=== Section Start ===

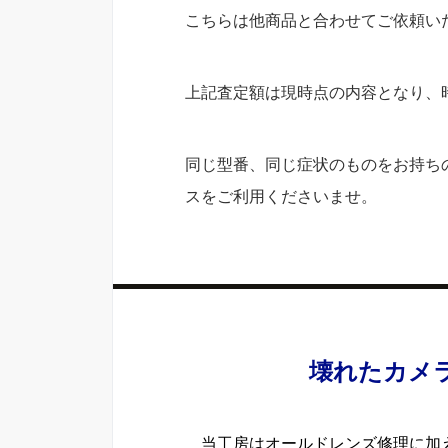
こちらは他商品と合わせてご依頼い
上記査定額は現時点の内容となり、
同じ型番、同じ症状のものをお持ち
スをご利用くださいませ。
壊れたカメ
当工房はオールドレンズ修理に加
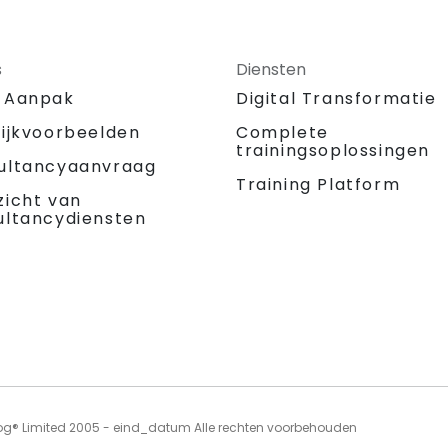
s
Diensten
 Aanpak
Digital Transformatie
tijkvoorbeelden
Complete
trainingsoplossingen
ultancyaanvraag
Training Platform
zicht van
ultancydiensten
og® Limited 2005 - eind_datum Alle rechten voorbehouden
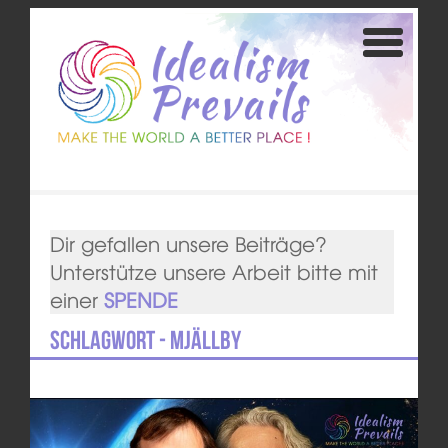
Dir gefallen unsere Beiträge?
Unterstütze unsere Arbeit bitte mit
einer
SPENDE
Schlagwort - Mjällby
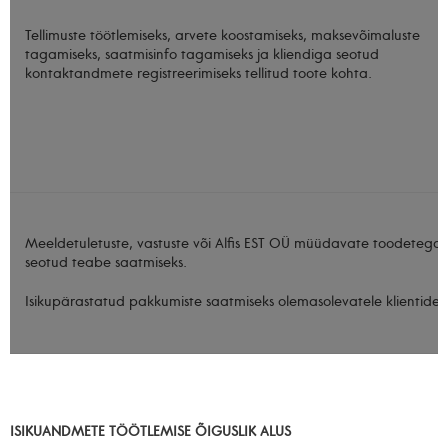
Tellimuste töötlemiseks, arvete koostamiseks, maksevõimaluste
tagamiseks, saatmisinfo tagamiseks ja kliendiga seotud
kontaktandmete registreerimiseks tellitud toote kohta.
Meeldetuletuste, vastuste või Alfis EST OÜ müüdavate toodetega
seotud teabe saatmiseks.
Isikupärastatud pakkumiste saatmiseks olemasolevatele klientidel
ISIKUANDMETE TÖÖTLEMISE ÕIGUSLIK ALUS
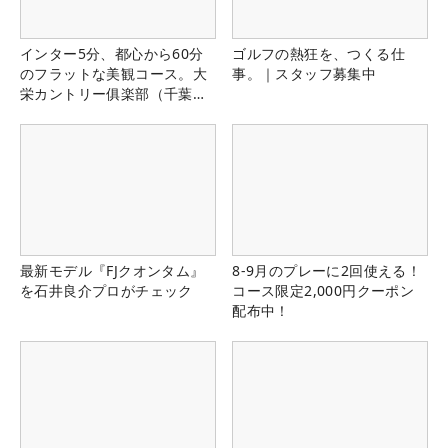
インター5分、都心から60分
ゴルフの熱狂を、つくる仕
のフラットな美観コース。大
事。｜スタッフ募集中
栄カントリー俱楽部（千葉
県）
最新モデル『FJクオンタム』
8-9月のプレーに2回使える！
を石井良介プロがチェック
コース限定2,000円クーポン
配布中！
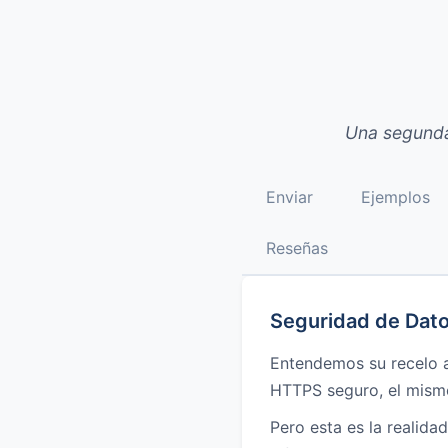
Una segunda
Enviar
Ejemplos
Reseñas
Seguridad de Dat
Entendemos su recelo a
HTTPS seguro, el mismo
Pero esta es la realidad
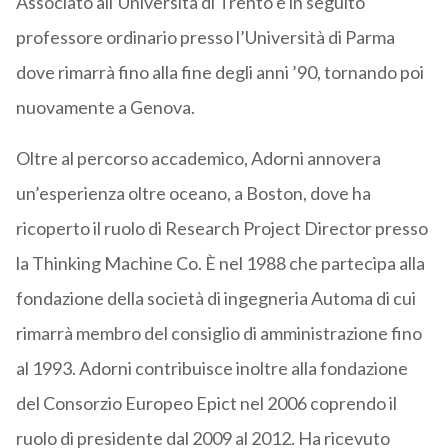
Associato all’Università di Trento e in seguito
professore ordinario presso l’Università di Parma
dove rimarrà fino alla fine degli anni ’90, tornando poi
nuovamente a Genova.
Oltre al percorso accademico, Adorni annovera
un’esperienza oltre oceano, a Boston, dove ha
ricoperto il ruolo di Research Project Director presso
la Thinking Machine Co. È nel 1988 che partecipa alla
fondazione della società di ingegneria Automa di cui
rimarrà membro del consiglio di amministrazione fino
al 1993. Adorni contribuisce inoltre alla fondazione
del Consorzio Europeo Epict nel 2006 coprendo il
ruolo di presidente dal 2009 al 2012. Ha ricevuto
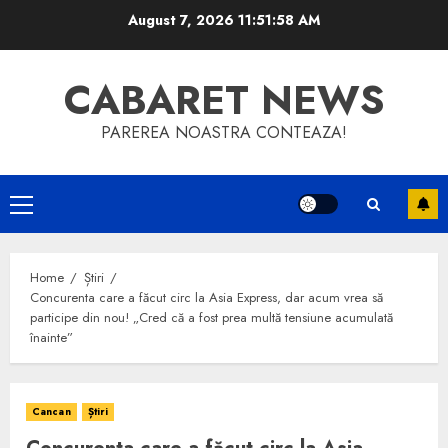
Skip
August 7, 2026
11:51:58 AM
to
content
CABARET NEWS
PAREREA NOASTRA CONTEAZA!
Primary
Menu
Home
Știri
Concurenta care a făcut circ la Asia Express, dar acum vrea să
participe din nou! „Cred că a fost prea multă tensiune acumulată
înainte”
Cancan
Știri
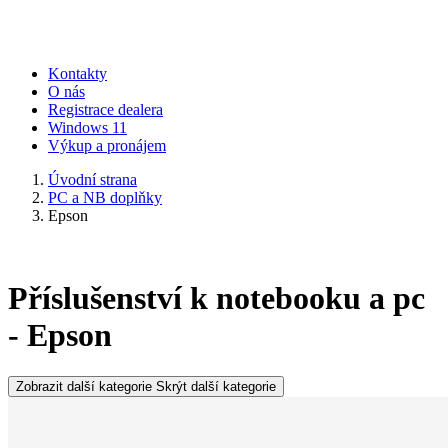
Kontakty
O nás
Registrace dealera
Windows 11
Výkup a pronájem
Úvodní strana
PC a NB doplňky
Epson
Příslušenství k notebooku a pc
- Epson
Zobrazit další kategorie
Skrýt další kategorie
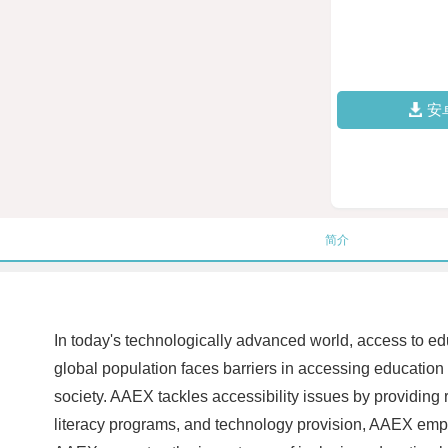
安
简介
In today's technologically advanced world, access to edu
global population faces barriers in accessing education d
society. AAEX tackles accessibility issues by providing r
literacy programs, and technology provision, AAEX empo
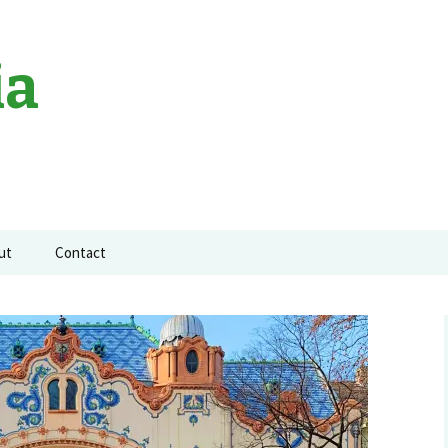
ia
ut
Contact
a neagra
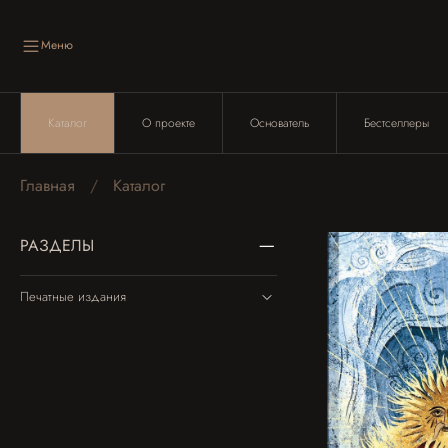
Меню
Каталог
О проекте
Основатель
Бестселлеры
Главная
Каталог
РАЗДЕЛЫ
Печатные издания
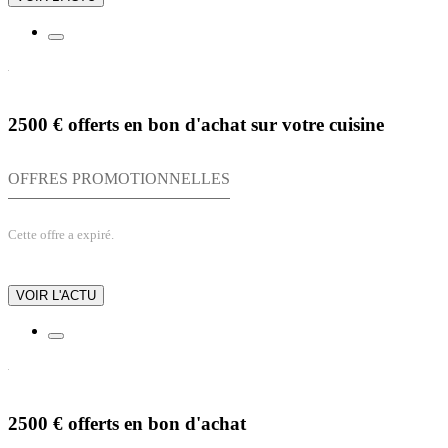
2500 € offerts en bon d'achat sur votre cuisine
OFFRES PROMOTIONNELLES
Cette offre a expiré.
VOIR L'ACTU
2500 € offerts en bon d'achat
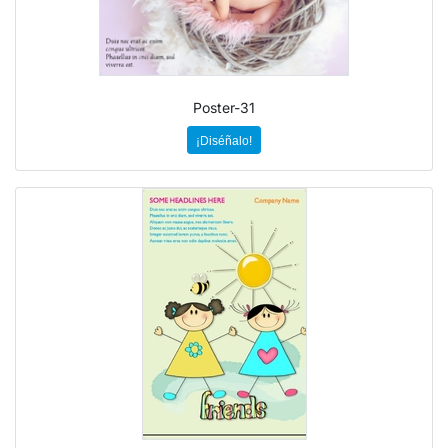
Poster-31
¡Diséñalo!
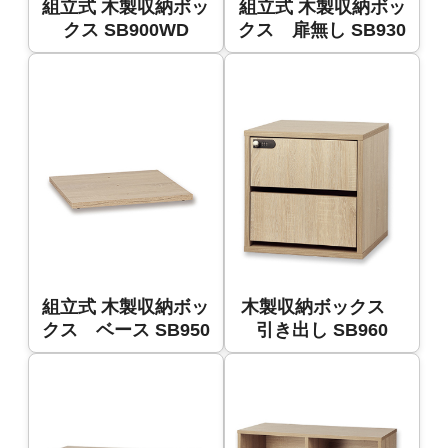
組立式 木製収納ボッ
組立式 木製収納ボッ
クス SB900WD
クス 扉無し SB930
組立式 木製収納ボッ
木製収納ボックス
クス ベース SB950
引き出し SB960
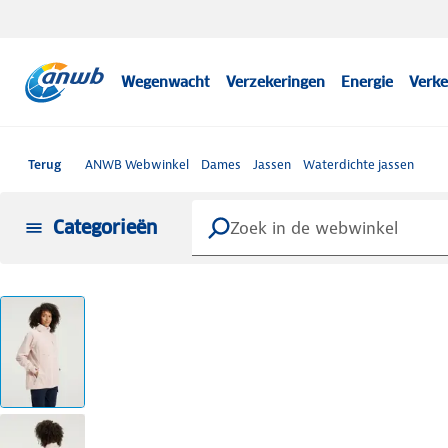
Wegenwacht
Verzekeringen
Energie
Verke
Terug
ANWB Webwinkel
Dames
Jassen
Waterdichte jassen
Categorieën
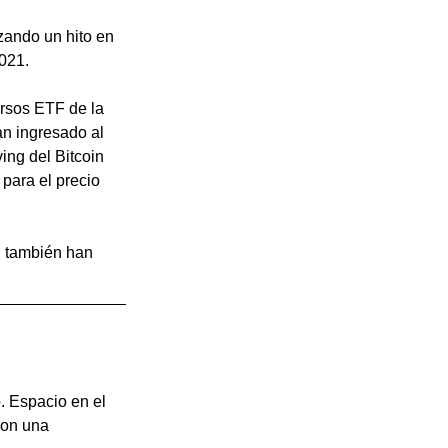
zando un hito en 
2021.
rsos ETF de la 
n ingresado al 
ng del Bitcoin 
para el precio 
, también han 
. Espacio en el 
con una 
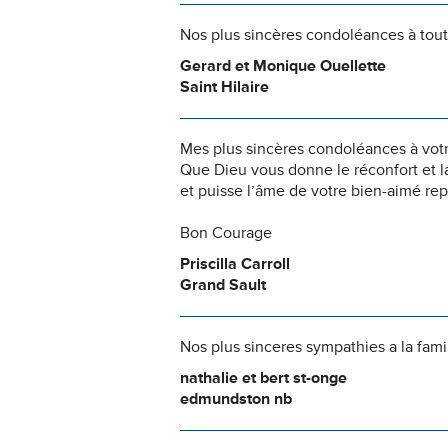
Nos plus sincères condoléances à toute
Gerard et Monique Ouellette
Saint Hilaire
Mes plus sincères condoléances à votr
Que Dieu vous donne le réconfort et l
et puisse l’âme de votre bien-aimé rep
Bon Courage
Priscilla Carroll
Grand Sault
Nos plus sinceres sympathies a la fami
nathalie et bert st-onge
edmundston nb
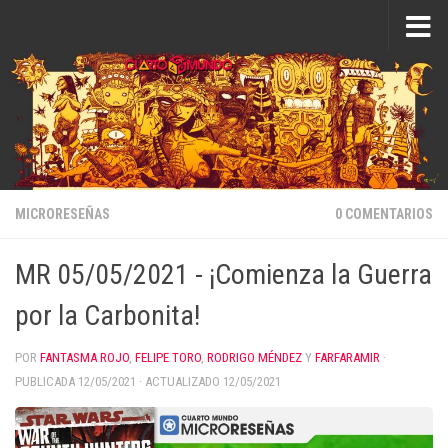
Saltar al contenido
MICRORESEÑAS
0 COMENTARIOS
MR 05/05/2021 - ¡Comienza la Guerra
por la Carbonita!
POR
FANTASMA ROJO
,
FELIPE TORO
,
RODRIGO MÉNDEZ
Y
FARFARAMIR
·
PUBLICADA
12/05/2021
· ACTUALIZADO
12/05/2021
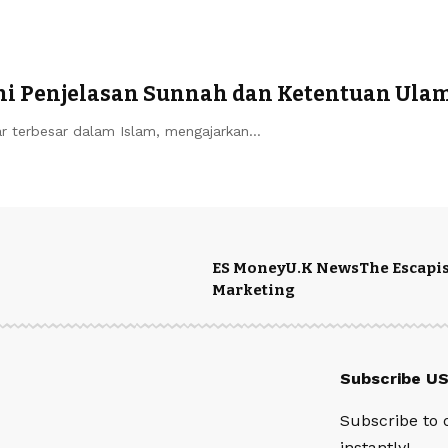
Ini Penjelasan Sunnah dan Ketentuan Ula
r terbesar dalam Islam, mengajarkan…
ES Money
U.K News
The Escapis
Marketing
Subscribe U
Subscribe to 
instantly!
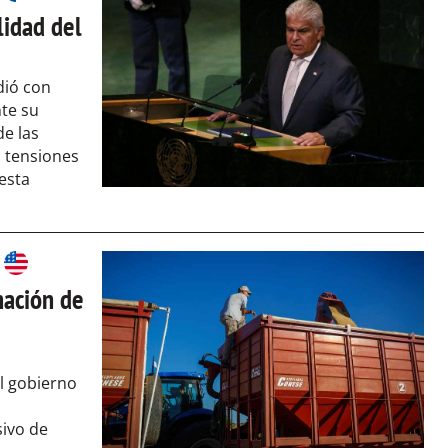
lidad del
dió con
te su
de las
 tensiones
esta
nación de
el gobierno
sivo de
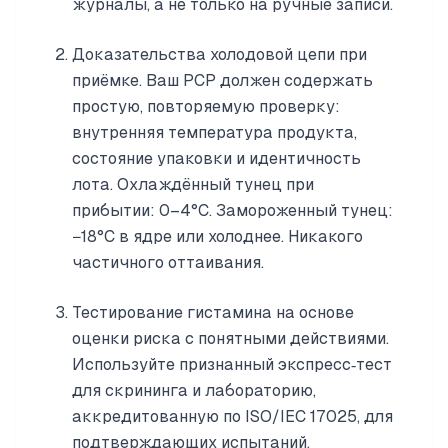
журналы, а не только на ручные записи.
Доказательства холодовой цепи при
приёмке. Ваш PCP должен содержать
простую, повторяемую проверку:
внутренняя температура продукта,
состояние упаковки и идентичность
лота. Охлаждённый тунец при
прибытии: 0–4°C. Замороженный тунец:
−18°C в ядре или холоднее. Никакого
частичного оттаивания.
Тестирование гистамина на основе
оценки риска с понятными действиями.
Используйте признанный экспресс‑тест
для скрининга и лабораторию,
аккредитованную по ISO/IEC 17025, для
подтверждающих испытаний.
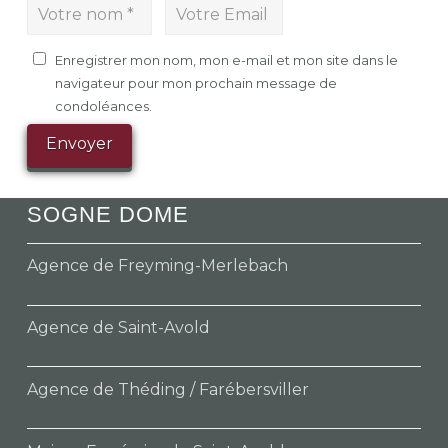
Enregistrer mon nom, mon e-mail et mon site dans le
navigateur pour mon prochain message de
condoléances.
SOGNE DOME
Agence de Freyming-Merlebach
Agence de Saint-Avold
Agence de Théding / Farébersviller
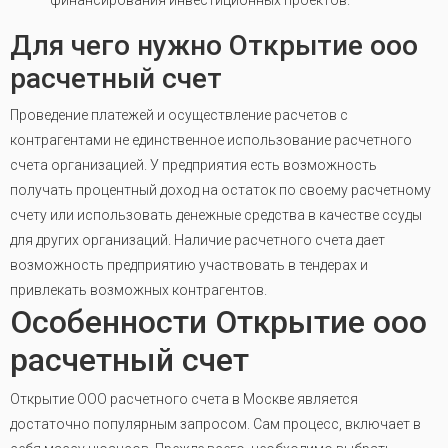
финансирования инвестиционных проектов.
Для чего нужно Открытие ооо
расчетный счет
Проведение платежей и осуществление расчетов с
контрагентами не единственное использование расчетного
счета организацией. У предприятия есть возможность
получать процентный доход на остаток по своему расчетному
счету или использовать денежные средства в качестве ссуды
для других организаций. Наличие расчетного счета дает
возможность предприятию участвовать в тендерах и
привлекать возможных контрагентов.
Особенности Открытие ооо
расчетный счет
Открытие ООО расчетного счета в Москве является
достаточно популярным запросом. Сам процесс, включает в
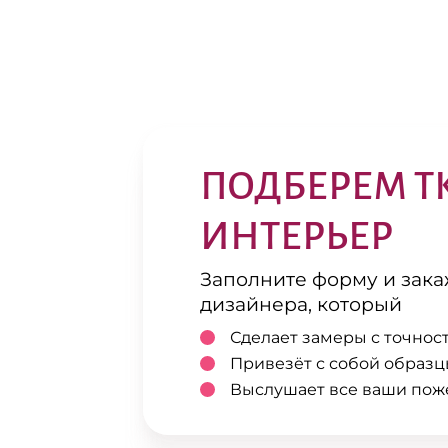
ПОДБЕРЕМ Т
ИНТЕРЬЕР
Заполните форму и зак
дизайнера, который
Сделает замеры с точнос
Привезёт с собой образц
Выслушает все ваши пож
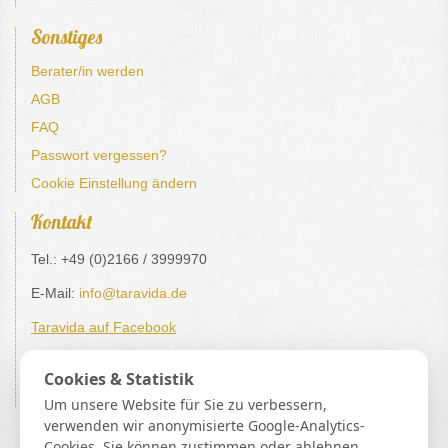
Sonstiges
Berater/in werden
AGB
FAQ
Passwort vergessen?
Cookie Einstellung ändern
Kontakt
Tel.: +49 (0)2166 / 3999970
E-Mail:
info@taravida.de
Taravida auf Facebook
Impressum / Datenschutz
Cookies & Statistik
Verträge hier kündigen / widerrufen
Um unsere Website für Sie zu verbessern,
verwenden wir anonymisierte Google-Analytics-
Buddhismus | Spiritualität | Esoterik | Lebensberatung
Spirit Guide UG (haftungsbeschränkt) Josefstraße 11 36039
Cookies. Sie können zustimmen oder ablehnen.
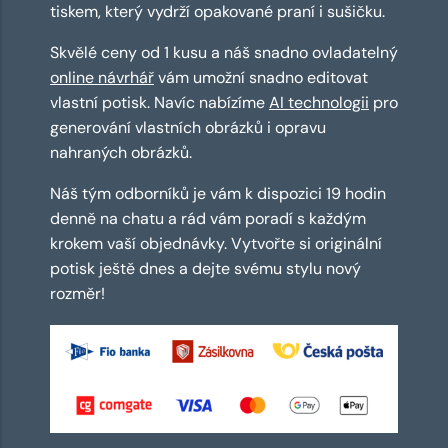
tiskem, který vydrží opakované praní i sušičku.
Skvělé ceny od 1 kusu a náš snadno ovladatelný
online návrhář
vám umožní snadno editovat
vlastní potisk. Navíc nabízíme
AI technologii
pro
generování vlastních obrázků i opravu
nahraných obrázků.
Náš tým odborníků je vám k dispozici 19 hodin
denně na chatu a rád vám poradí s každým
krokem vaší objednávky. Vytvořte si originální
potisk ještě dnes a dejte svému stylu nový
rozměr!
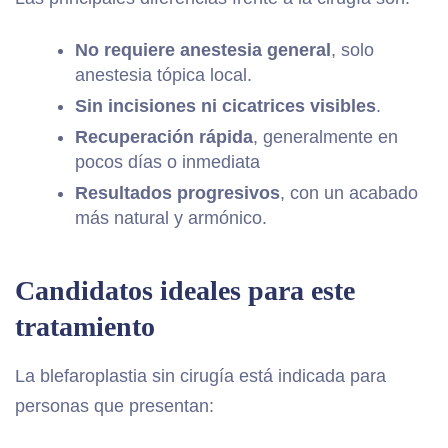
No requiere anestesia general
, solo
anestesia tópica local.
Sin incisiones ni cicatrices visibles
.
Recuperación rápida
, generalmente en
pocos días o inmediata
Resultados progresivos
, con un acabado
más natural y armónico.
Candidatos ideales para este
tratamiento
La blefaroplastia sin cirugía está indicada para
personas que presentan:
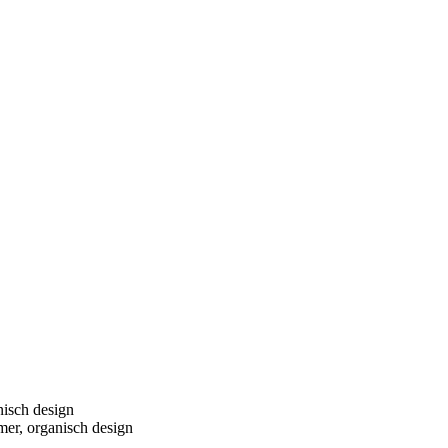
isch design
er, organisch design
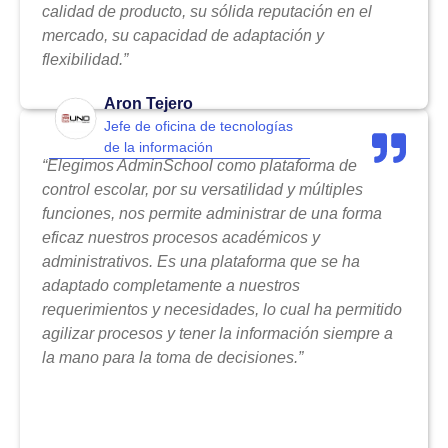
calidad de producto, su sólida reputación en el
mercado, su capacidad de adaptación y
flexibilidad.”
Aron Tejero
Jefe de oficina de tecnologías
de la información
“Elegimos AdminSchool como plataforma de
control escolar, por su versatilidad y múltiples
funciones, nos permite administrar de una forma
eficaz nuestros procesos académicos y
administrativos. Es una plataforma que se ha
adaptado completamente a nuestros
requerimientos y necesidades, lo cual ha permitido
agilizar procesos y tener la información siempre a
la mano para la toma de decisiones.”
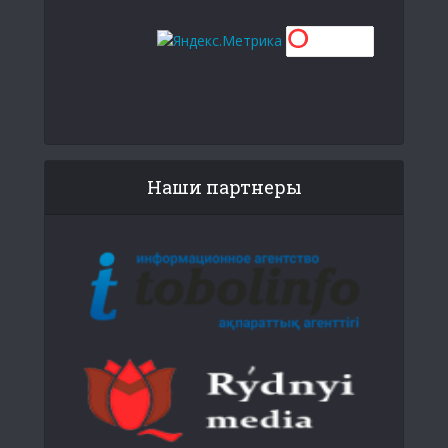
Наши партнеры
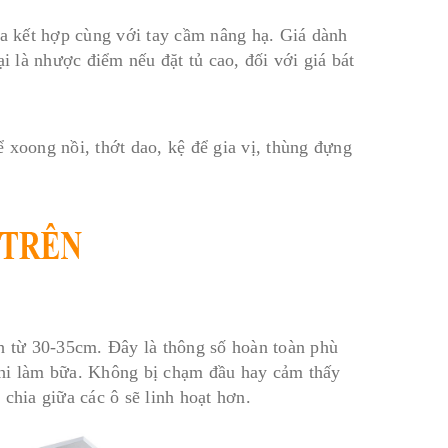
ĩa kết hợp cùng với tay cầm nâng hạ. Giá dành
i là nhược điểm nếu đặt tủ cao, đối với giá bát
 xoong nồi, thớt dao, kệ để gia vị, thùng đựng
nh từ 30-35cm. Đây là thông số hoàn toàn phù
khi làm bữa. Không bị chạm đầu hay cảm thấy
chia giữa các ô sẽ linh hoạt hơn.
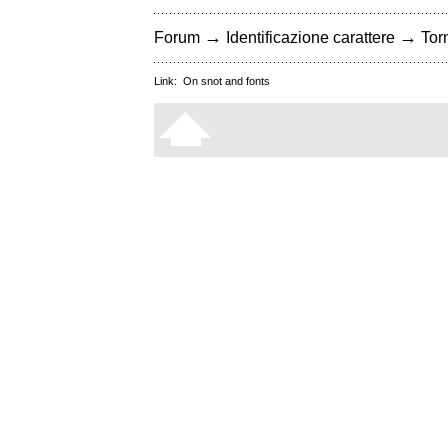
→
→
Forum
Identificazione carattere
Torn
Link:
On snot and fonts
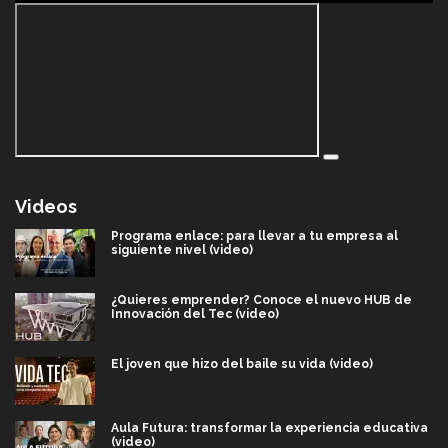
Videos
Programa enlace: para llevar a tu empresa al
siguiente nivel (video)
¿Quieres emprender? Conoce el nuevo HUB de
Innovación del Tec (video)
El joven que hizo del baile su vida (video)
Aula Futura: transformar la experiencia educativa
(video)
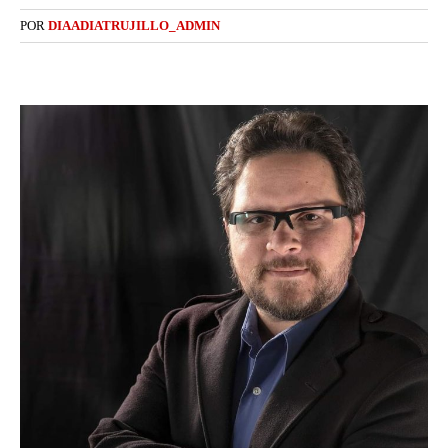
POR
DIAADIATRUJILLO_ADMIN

=== Section End ===

#### WHAT IS NEEDED
Reproduce every line from the listing above that holds the word "Saint".

#### RESPONSE AREA
Saint Hilaire
Agence de Saint-Avold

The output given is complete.